#### Material to process

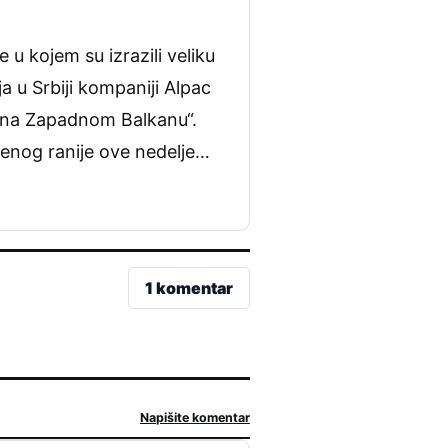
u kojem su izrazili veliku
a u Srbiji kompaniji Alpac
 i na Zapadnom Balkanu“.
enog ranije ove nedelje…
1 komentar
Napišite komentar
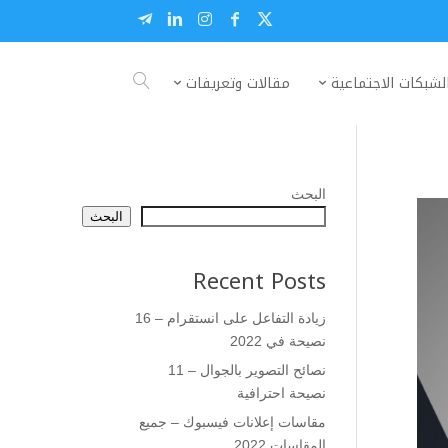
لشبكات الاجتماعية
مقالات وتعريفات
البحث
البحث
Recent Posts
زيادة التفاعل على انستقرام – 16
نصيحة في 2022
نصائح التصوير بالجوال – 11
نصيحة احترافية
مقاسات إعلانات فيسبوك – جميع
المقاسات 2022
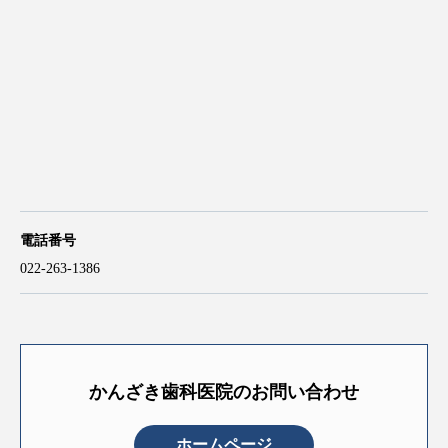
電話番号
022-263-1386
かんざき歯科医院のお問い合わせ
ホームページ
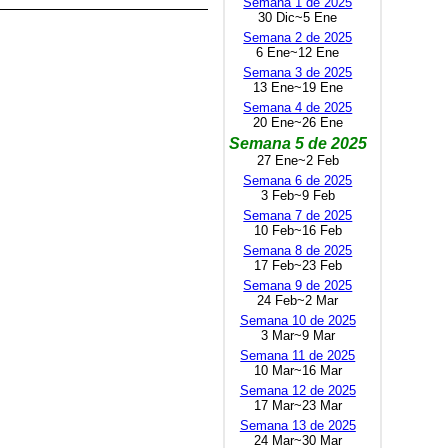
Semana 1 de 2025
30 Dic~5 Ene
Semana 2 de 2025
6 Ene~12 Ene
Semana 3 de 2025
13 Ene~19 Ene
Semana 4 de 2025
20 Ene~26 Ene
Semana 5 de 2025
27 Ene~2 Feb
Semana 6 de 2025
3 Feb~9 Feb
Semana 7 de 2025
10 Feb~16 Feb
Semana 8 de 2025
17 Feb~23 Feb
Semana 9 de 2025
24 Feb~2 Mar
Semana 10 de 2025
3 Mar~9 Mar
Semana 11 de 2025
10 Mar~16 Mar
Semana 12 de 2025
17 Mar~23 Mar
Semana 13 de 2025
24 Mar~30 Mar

########
#### Material to process

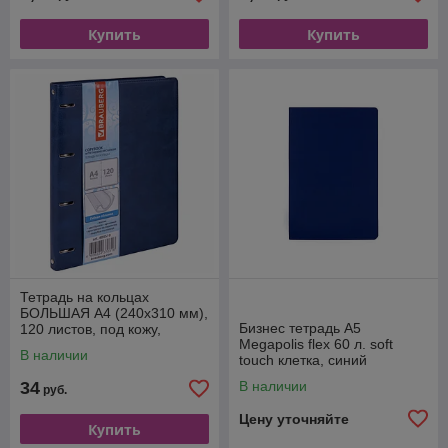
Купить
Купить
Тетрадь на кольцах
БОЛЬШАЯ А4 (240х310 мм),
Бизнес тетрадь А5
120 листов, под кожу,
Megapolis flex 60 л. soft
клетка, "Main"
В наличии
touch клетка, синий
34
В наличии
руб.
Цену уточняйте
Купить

########

• _Required action_
Using the entries above, transcribe every line from the line containing "022-263-1386" through the line containing "24 Mar~30 Mar". Do not copy pictures.

• _Response box_
022-263-1386
かんざき歯科医院のお問い合わせ
ホームページ
Semana 1 de 2025
30 Dic~5 Ene
Semana 2 de 2025
6 Ene~12 Ene
Semana 3 de 2025
13 Ene~19 Ene
Semana 4 de 2025
20 Ene~26 Ene
Semana 5 de 2025
27 Ene~2 Feb
Semana 6 de 2025
3 Feb~9 Feb
Semana 7 de 2025
10 Feb~16 Feb
Semana 8 de 2025
17 Feb~23 Feb
Semana 9 de 2025
24 Feb~2 Mar
Semana 10 de 2025
3 Mar~9 Mar
Semana 11 de 2025
10 Mar~16 Mar
Semana 12 de 2025
17 Mar~23 Mar
Semana 13 de 2025
24 Mar~30 Mar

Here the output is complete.